I feel like a prisoner in my own skin; it holds me with claustrophobic connotations. These days, I’m more like my mother; dripping in melanin, fascinating the masses with the coils growing from my scalp and my articulate speech. A bar set so low for me to be a spectacle, yet so high for me to be a step underneath average. As long as I am the main attraction, the obedient, show-worthy, pet, my presence is welcome in their cages. I can only look at my mother and wonder how a soul can harbor so many scars.
My shower ran as if someone were looking for it. Steam wrapped me in a blanket of steam as I let the water run over the barrier and flood my bathroom floor. It floods over my bare feet as I sit on the toilet, staring at his blood on my hands.
I could've sworn that it must have been something in the air, something that dug only into certain minds, fragile minds, broken psyches or some shit. What did the world curse me with while I dreamt of a sweet release? Peace with my father seemed within my reach, but something woke me and it was pissed off, angry, hungry for a release of its own.
The alluring aroma of pancakes and eggs rush through my nostrils as steam scatters across the ceiling from my devil's spit of a shower. I barely get his liquid gold unstained from my skin and I still find my life--uneventful. Though I have not had a full night's sleep in over three days, I feel rejuvenated after cleaning the caked mud and flesh from between my toes. Shoving my stained clothes into my laundry basket, I quickly dress just to drag my unwilling self down the stairs.
Each creak of my descent haunts me, a ghost of my ever-growing anxiety. 7:30am on a Saturday morning and I am already back in this cauldron of melting emotions trying to convince myself I even left. The humor in depression is that it is a glorified body snatcher; a friend in a dark capsule I've swallowed dry time after time.
My mother greets me with a less than welcoming glimmer in her eyes that runs a thick streak of ice through my foul blood. The silence, the same overly familiar silence that has been peeling us like fickle fruit for the past year, takes its well-deserved seat at our table. It hasn't been the same. How could it be? That empty seat at the table snatches the appetite right from my mouth, especially these days. I suddenly find myself sitting, lingering over the short stack with no desire to fill my stomach.
"Eat something, Teagan. You haven't eaten in days,"
"I just haven't been hungry," I say.
It has been this way for exactly 96 hours and 13 minutes. I can barely ingest anything without immediately feeling sick afterwards. My mother has chalked it up to the growing grief surrounding my father’s death anniversary. Despite the lack of sustenance, I feel stronger, more observant to small things such as the faint hue of the sky or the change in my mother’s body wash. My senses are standing on the edge, contemplating whether to dive off or back away into safety.

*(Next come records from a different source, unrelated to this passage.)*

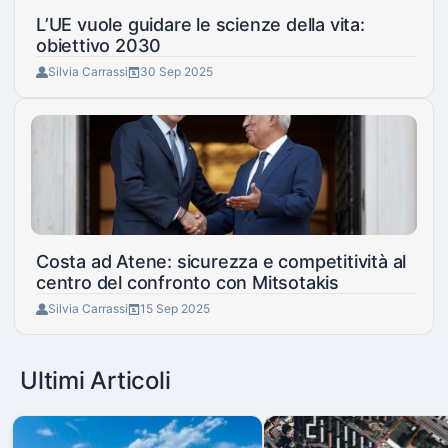
L’UE vuole guidare le scienze della vita:
obiettivo 2030
Silvia Carrassi
30 Sep 2025
Costa ad Atene: sicurezza e competitività al
centro del confronto con Mitsotakis
Silvia Carrassi
15 Sep 2025
Ultimi Articoli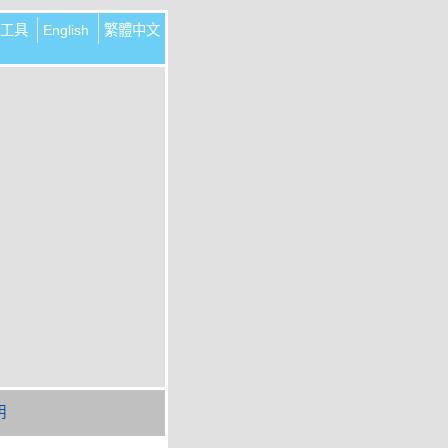
工具
English
繁體中文
明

I’ve become accustomed to the stillness between my mother and I, almost fond of the way it skims in and out of the walls like wind through our house’s bones. You would never know that she used to love like she invented the feeling, that she used to be my sunflower in any winter that life casts. Death blanketed us in its hawkish embrace, making igloos out of our once warmed hearts and we have worn ourselves to dust trying to change it. With that, we swept ourselves under Marblehead’s carpet.
She places her plate gently on the table's face before pulling out her chair and sitting down. The silence has not aged her gracefully. I can see the heavy years in the wrinkles above her high cheekbones and the waning elasticity in her once flawless skin. She gazes aimlessly at the small stack of pancakes she had placed in between us. A slab of butter craters in the center of them, melting down their side in a type of raw emotion. I catch her in these moments more often than I had before, wondering what life even means anymore.
I gaze upon her and see puzzle pieces of myself resting carelessly in the way she carries herself and in the hardness of her stare. We share the same skin tone, but not the same pain nor the same mind. Her and I are everything the other tries desperately not to be and that designates our home as no man's land.
She looks at me, but she doesn't see me anymore; how could she when I don't even see myself. Her look is one of disdain for a presence you can't shake even when you leave the room. My father's death haunts the air we breathe and creeps under our skin every time we get close to shutting the wound. We have gradually drifted from one another; both freezing alone in this constant emotional winter.
My father, like many men, was life's whore. He spent the last three hundred and sixty-five days of his life being bent over by the things he couldn't control anymore. Their marriage, taped together by amateurs, had finally shattered into unrecognizable shards of toxicity he would leave to fester on the grounds below. I watched them staple smiles on their faces for the world outside these walls and hated that the facade was socially acceptable. Their truth was simple, yet all they did was lie.